- What needs to be done: When a line of the listing below has the string "יותר" in it, copy that line.

*** Excerpted records Section Begins ***

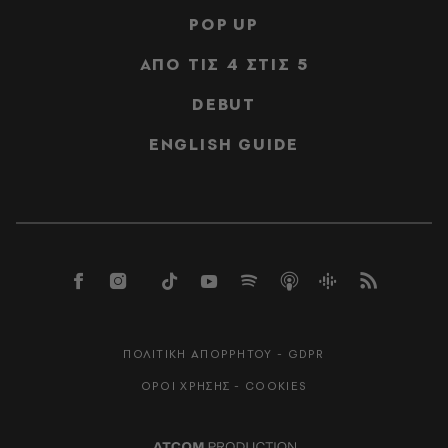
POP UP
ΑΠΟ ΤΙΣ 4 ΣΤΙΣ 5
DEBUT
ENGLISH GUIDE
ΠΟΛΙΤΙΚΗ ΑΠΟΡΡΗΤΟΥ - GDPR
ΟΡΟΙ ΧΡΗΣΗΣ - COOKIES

*** Excerpted records Section Ends ***
*** Excerpted records Section Begins ***

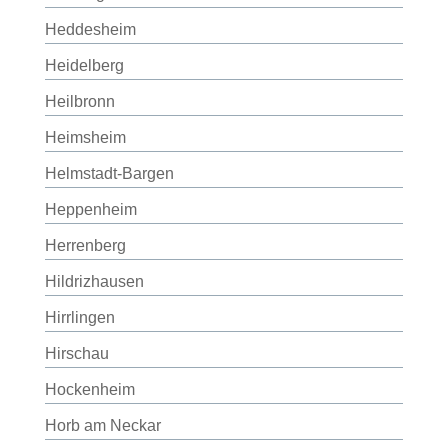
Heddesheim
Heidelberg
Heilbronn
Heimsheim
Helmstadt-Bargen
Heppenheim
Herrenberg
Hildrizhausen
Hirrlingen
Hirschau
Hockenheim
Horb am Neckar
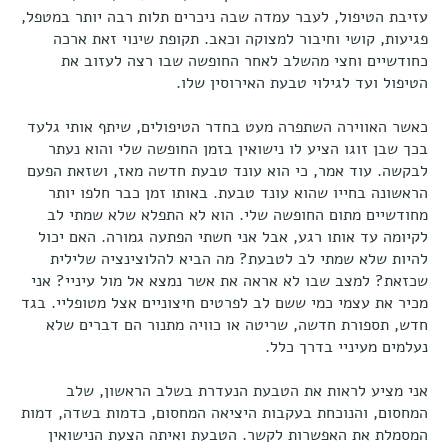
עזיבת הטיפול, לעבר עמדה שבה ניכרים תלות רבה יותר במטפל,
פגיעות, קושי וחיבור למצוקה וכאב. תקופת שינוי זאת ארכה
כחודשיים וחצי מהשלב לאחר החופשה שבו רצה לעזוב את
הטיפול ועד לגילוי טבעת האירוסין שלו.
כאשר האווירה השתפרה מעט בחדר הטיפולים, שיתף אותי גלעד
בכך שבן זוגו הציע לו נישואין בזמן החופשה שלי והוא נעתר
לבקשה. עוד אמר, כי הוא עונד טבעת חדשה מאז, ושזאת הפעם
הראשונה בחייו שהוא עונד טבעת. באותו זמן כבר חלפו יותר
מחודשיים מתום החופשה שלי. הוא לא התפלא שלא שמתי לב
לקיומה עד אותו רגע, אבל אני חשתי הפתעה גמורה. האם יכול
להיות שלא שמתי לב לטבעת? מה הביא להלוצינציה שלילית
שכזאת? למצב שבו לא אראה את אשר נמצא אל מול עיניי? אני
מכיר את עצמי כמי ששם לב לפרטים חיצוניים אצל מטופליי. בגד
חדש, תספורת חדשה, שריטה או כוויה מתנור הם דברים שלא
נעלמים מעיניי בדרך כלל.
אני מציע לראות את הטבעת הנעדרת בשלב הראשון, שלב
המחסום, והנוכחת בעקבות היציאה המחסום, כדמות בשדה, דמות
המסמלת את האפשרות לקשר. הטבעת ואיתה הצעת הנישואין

*** Excerpted records Section Ends ***
*** Excerpted records Section Begins ***

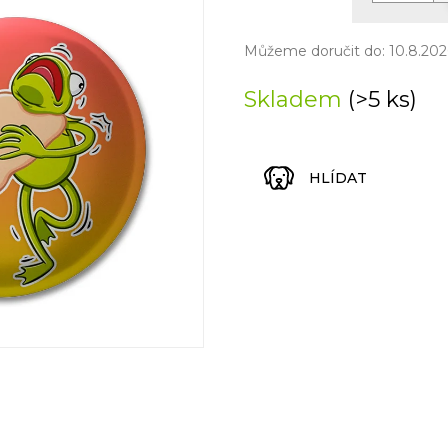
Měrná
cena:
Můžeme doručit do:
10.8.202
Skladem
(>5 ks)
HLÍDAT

*** Excerpted records Section Ends ***

- Task answer:
עזיבת הטיפול, לעבר עמדה שבה ניכרים תלות רבה יותר במטפל,
הראשונה בחייו שהוא עונד טבעת. באותו זמן כבר חלפו יותר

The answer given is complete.